-- Brief --
Transcribe everything in the listing as written, and let no image into the copy.

-- Given entries --
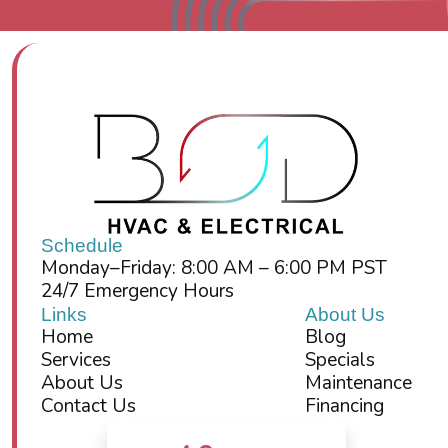
Schedule
Monday–Friday: 8:00 AM – 6:00 PM PST
24/7 Emergency Hours
Links
About Us
Home
Blog
Services
Specials
About Us
Maintenance
Contact Us
Financing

-- Reply to the exercise --
Schedule
Monday–Friday: 8:00 AM – 6:00 PM PST
24/7 Emergency Hours
Links
About Us
Home
Blog
Services
Specials
About Us
Maintenance
Contact Us
Financing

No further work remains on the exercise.